Scalia, although a Harvard Law grad, was a fierce critic of the Harvard-Yale axis on the court and the narrow range of background and experience of the justices whose opinions shape American life.
This court “consists of only nine men and women, all of them successful lawyers who studied at Harvard or Yale Law School.” Four are natives of New York City, eight grew up in east- and west-coast states, he wrote last June in a dissent in the same-sex marriage case.
“Only one hails from the vast expanse in between. Not a single Southwesterner or even, to tell the truth, a genuine Westerner (California does not count). Not a single evangelical Christian (a group that comprises about one quarter of Americans), or even a Protestant of any denomination,” said Scalia.
All the justices are either Jewish or Roman Catholic. Justice Clarence Thomas, a former Baptist who’s now a Catholic, joined Scalia, also Catholic, in the dissent.
Scalia’s astringent dissents – he was often in the minority – won him many fans in law schools, where he loved to lecture, debate and counsel students. Known for his wit and intellect, he was a popular professor at the University of Virginia from 1967 to 1974.
He had hired six U. Va. law grads as his clerks in the last 10 years, helping build a path for a new generation to the highest court. A Supreme Court clerkship is often a stepping stone to becoming a federal judge and even a Supreme Court justice.
Obama says he will nominate someone with “an outstanding legal mind” to replace Scalia. The president likely will remember Scalia’s advice after Justice David Souter announced his retirement in 2009.
“I hope he sends us someone smart,” Scalia told David Axelrod, then Obama’s senior adviser, at the White House Correspondents Dinner.
Surprised by Scalia’s overture, Axelrod replied that he was sure the president would do so, he recalled this week in a commentary he wrote for cnn.com. But Scalia persisted.
“`Let me put a finer point on it,’ the justice said, in a lower, purposeful tone of voice, his eyes fixed on mine. `I hope he sends us Elena Kagan,’” Axelrod wrote.
Axelrod was shocked that the court’s leading conservative would propose a liberal for the court. But Kagan and Scalia shared “intellectual rigor and a robust sense of humor,” Axelrod explained, “And if Scalia could not have a philosophical ally in the next court appointee, he had hoped, at least, for one with the heft to give him a good honest fight.”
That time, Obama chose Sonia Sotomayor, the first Hispanic justice. The next year, though, when Justice John Paul Stevens retired, the president did choose Kagan.

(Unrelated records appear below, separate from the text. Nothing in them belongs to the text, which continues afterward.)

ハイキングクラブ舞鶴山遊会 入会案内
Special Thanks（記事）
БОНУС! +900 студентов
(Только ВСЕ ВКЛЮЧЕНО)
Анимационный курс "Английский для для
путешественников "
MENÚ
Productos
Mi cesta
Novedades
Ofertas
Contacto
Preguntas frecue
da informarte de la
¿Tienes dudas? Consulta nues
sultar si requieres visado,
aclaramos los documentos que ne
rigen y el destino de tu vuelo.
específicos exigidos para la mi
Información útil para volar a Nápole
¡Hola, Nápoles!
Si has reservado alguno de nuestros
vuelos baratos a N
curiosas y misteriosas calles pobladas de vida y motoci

To expand the court’s horizons this time, Obama may nominate someone whose name is unfamiliar to many Americans: Sri Srinivasan (SREE SREE-nee-vah-sun), a federal appeals court judge.

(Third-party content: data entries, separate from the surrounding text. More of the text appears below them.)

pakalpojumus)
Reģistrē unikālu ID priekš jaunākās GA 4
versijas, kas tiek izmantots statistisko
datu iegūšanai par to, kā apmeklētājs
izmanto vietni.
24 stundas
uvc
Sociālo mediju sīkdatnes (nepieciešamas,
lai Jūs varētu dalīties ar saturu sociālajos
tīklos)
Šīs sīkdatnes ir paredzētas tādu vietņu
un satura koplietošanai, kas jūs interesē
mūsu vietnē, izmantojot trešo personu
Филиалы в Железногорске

Srinivasan, 48, is known for his outstanding legal mind, his collegiality and his open-mindedness. He was born in India, emigrated to the United States as a young child and grew up in Kansas.
A graduate of Stanford University with three degrees, he clerked for 4th U.S. Circuit Court of Appeals Judge J. Harvie Wilkinson III in Richmond, Va., and Supreme Court Justice Sandra Day O’Connor. Wilkinson, a Reagan appointee, has called him “lightning smart.”

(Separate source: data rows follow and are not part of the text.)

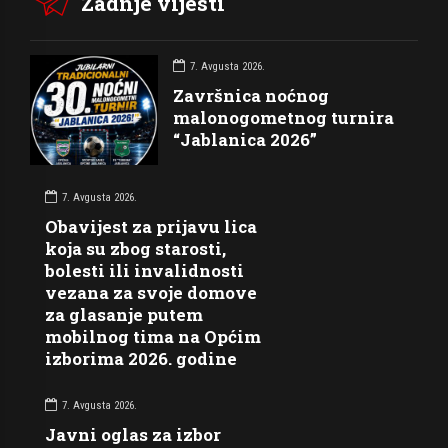
Zadnje vijesti
7. Avgusta 2026.
Završnica noćnog
malonogometnog turnira
“Jablanica 2026”
7. Avgusta 2026.
Obavijest za prijavu lica
koja su zbog starosti,
bolesti ili invalidnosti
vezana za svoje domove
za glasanje putem
mobilnog tima na Općim
izborima 2026. godine
7. Avgusta 2026.
Javni oglas za izbor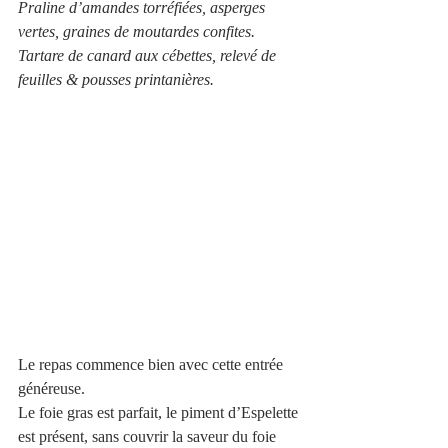
Praline d’amandes torréfiées, asperges 
vertes, graines de moutardes confites.
Tartare de canard aux cébettes, relevé de 
feuilles & pousses printanières.
Le repas commence bien avec cette entrée 
généreuse.
Le foie gras est parfait, le piment d’Espelette 
est présent, sans couvrir la saveur du foie 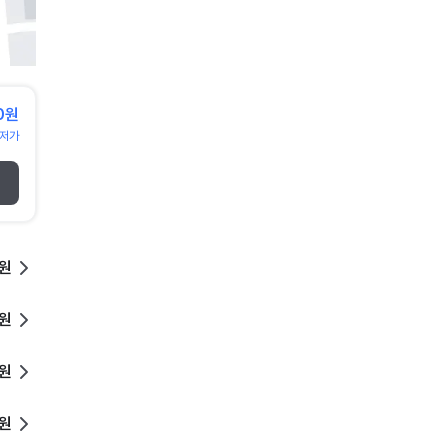
0원
저가
0원
0원
0원
0원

The Senate unanimously confirmed Srinivasan to the D.C. Circuit in 2013. He won kudos from Republicans and Democrats, although he drew liberal opposition for representing Exxon Mobil and Enron CEO Jeffrey Skilling.
As a law clerk in Richmond, Srinivasan and fellow law clerk Ted Cruz, became friends. Senator Cruz praised and voted to confirm Srinivasan in 2013 but said Wednesday that if Obama nominates him for the nation’s highest court, he will not vote for him.
Cruz wants the election to be a referendum on the court. That’s politics.
Srinivasan would be the first justice from South Asia, the first Hindu on the Supreme Court and the first justice born outside the United States since Felix Frankfurter served from 1939 to 1962.
Yes, Mister President, send “someone smart.”